There is apparently no limit to the idiocy of the U.S. military as this story via a CBS affiliate proves. http://cbs5.com/topstories/local_story_159222541.html. I definitely wonder what kind of drugs these folks were taking. Here's a portion of the story:
As part of a military effort to develop non-lethal weapons, the proposal suggested, "One distasteful but completely non-lethal example would be strong aphrodisiacs, especially if the chemical also caused homosexual behavior.
"The documents show the Air Force lab asked for $7.5 million to develop such a chemical weapon.
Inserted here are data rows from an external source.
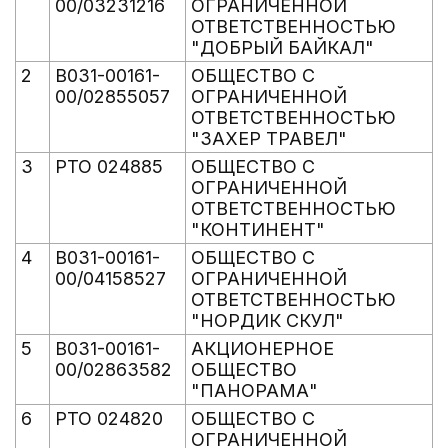
00/03231216
ОГРАНИЧЕННОЙ
ОТВЕТСТВЕННОСТЬЮ
"ДОБРЫЙ БАЙКАЛ"
2
В031-00161-
ОБЩЕСТВО С
00/02855057
ОГРАНИЧЕННОЙ
ОТВЕТСТВЕННОСТЬЮ
"ЗАХЕР ТРАВЕЛ"
3
РТО 024885
ОБЩЕСТВО С
ОГРАНИЧЕННОЙ
ОТВЕТСТВЕННОСТЬЮ
"КОНТИНЕНТ"
4
В031-00161-
ОБЩЕСТВО С
00/04158527
ОГРАНИЧЕННОЙ
ОТВЕТСТВЕННОСТЬЮ
"НОРДИК СКУЛ"
5
В031-00161-
АКЦИОНЕРНОЕ
00/02863582
ОБЩЕСТВО
"ПАНОРАМА"
6
РТО 024820
ОБЩЕСТВО С
ОГРАНИЧЕННОЙ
"The Ohio Air Force lab proposed that a bomb be developed that contained a chemical that would cause enemy soldiers to become gay, and to have their units break down because all their soldiers became irresistibly attractive to one another," Hammond said after reviewing the documents."The notion was that a chemical that would probably be pleasant in the human body in low quantities could be identified, and by virtue of either breathing or having their skin exposed to this chemical, the notion was that soldiers would become gay," explained Hammond.
Daddy Dobson must be having a stroke. He wants to rid the world of gays and here's the U.S. military trying to create more. Steve Ralls of Servicemembers Legal Defense Network (SLDN), said "It is a homophobic and delusional proposition for the Pentagon to assume a gay opponent is any less formidable than a straight one."
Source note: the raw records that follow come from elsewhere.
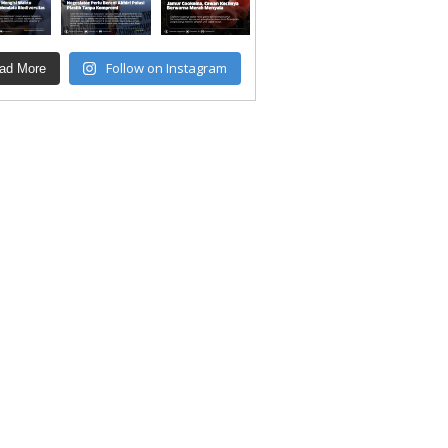
Follow on Instagram
ad More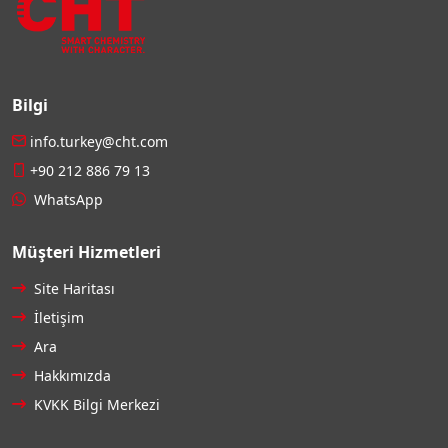
Bilgi
info.turkey@cht.com
+90 212 886 79 13
WhatsApp
Müşteri Hizmetleri
Site Haritası
İletişim
Ara
Hakkımızda
KVKK Bilgi Merkezi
I guess these people don't know their history. The Sacred Band of Thebes - a brigade of male lovers - was used to strengthen the Thebean line and never defeated until they clashed with Alexander the Great - another lover of other men - at the Battle of Chaeronea and died to the last man rather than surrender. A memorial to the Sacred Band of Thebes still stands at Chaeronea, marking the communal grave in which they were burried. Philip II of Macedon erected the tribute to commemorate the bravery of the conquered batallion.
1 comment:
If this was not so insulting and offensive, it would read like a really bad plot for a freshman english creative writing 101 class assignment.